◆ Task objective
Make an exact copy of all the entries, but do not reproduce the pictures.

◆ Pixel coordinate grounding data

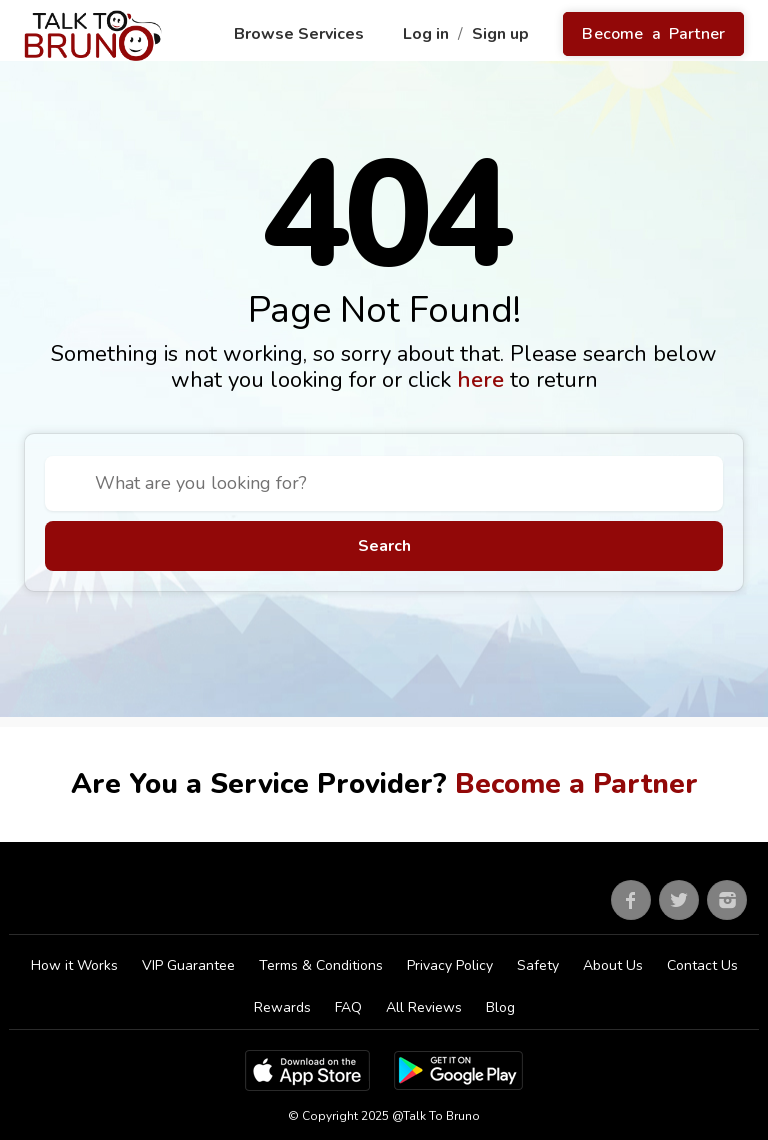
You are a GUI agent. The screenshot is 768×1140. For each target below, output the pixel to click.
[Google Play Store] (458, 1070)
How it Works (74, 965)
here (483, 380)
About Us (613, 965)
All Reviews (424, 1007)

◆ Solved exercise
You are a GUI agent. The screenshot is 768×1140. For each target below, output the pixel to click.
[Google Play Store] (458, 1070)
How it Works (74, 965)
here (483, 380)
About Us (613, 965)
All Reviews (424, 1007)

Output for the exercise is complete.